Suddenly, Americans live in a country where they have a constitutional right to carry a gun in public but have no right to control their own reproductive choices. Both outcomes flow, allegedly, from the Constitution. But the idea that there is some sort of mechanical linkage between certain of its provisions and the Supreme Court’s opinions is false. Both decisions, on guns and abortion, rest on contestable moral and political choices — and the court’s resolution of those choices in turn depends not just on the justices, but on the strategic choices of both the Republican and Democratic parties.
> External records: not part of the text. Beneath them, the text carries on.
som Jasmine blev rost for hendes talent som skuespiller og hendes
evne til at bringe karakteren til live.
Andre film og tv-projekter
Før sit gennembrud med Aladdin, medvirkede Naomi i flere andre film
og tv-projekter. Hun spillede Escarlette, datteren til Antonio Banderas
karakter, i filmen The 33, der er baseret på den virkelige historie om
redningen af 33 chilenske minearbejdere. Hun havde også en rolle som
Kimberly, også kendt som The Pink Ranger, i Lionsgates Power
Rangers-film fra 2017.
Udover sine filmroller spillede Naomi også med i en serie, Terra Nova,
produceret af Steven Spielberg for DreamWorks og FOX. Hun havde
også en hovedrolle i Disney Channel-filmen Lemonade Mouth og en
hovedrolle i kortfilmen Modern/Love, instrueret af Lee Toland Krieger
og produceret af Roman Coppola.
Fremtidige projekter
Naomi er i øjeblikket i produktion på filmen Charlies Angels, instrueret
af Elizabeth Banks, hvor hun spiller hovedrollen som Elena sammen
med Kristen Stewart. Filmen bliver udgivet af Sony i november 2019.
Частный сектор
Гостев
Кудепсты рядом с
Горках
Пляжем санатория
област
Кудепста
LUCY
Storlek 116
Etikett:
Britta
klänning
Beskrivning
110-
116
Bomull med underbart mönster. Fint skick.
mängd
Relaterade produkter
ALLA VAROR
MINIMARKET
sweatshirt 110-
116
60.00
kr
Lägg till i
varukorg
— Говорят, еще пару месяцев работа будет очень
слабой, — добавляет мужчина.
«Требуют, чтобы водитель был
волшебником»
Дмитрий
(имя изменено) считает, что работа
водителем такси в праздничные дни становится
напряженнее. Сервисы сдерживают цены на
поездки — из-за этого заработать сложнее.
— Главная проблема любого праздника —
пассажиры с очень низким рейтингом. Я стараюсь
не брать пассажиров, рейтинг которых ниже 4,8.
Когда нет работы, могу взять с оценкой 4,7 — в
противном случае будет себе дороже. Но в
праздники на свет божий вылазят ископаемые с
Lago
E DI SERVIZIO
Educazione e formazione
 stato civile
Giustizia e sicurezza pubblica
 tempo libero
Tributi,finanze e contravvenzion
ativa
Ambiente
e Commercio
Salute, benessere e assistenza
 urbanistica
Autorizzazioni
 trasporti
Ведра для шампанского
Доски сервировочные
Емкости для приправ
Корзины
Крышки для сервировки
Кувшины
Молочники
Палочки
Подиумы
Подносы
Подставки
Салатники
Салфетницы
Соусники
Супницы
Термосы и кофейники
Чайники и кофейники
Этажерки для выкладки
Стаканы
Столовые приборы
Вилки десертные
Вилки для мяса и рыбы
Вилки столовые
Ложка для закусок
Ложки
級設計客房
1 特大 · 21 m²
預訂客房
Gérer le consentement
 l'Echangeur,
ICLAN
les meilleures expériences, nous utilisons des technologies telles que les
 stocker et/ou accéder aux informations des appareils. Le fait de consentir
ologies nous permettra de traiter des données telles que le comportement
The GOP apparatus has skillfully stocked the court over the years with justices touting an “originalist” approach to the law. This has a patina of legality and constraint, but ultimately allows justices to track closely with Republican policy ends. Meanwhile, the Democrats who now control the White House and Congress offered no countervailing pressure on the court, allowing its conservative majority to act without fear of consequences.
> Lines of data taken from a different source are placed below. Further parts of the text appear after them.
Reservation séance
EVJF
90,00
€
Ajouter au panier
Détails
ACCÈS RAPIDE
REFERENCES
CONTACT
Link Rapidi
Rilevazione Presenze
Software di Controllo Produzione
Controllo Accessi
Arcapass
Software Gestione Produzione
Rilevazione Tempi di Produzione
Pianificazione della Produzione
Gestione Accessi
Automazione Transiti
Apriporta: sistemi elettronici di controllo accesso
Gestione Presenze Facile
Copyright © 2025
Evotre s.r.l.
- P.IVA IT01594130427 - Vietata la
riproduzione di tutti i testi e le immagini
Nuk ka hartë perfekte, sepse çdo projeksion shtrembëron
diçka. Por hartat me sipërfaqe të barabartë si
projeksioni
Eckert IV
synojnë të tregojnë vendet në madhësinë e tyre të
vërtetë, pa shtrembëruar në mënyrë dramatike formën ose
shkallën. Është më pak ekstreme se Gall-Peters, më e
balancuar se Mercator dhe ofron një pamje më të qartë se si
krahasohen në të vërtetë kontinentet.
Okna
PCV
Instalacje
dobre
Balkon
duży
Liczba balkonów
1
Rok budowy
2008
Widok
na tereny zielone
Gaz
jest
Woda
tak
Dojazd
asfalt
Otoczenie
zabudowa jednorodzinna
The opinions in Bruen and Dobbs alike interpret a provision in the Fourteenth Amendment that was enacted to resist the so-called Black Codes, which were promulgated across the South to squelch the freedoms of Black people after the Civil War. The drafters and ratifiers of the Fourteenth Amendment were primarily concerned with chattel slavery and its legacies. A consistent application of the court’s “originalist” method therefore would potentially find neither a right to a firearm nor a right to abortion in its folds. Neither is mentioned, after all; and neither is obviously pertinent. How did the court come to find a right to public carry, but not a right to abortion?